● **YOUR TASK**:
Search term "MIDlet": please copy every line of the records below that contains it.

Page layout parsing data
________________________
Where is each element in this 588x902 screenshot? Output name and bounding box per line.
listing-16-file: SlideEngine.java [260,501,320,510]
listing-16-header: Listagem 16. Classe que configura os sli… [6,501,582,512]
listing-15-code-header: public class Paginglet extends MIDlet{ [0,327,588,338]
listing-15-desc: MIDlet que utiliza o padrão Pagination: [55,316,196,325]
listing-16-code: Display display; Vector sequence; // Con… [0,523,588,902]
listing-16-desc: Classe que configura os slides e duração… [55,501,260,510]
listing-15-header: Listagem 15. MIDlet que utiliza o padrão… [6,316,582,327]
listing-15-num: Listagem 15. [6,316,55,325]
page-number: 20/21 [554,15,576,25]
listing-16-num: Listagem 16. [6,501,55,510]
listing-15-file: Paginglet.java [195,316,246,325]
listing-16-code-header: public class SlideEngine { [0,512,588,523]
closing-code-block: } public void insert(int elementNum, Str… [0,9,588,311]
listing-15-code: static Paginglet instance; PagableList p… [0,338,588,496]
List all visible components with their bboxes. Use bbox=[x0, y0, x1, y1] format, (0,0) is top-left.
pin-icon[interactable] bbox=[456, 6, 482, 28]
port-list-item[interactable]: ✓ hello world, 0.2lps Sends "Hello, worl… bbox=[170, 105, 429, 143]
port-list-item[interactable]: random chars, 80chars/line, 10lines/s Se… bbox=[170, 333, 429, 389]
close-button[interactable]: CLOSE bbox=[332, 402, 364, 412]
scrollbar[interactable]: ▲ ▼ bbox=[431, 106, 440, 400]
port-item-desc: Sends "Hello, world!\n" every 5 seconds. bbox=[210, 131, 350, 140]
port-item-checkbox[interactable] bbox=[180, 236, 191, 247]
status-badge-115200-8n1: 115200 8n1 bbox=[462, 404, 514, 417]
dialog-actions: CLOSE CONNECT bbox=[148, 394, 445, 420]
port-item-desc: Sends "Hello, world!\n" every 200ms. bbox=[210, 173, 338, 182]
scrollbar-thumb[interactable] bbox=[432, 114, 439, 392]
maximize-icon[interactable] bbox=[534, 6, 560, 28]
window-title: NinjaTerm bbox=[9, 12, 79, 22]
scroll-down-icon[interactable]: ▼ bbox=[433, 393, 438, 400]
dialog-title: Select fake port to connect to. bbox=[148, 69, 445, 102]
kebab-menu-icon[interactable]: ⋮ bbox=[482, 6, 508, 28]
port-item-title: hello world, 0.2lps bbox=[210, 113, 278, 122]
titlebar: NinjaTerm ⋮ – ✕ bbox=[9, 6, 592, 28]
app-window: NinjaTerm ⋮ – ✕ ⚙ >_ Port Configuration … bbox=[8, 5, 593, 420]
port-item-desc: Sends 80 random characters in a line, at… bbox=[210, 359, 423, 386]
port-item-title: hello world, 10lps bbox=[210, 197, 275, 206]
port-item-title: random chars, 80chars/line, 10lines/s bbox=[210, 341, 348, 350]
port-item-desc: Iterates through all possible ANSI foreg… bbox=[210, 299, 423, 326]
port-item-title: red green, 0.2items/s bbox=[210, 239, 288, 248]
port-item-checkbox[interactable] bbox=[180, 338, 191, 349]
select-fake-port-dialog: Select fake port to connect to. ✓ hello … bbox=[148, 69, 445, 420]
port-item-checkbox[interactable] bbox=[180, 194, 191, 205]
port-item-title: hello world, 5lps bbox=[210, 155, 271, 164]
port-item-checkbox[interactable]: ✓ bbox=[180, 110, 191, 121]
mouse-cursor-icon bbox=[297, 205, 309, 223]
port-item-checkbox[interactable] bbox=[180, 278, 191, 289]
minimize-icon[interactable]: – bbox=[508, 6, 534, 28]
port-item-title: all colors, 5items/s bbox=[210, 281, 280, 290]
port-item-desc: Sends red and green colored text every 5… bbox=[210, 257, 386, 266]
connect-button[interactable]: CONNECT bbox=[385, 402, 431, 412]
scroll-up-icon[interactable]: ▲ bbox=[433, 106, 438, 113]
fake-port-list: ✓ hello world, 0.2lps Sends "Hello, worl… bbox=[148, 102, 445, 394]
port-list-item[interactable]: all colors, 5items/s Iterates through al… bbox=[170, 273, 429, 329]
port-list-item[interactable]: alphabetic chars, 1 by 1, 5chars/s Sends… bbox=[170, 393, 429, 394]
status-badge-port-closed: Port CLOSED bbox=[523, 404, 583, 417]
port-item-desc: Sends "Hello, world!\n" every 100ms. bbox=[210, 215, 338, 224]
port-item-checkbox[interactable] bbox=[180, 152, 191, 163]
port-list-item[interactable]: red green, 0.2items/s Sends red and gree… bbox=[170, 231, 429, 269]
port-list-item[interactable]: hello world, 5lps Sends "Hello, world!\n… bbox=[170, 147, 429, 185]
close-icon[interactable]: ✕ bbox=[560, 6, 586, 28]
________________________
● **PROBLEM SOLUTION**:
listing-15-code-header: public class Paginglet extends MIDlet{ [0,327,588,338]
listing-15-desc: MIDlet que utiliza o padrão Pagination: [55,316,196,325]
listing-15-header: Listagem 15. MIDlet que utiliza o padrão… [6,316,582,327]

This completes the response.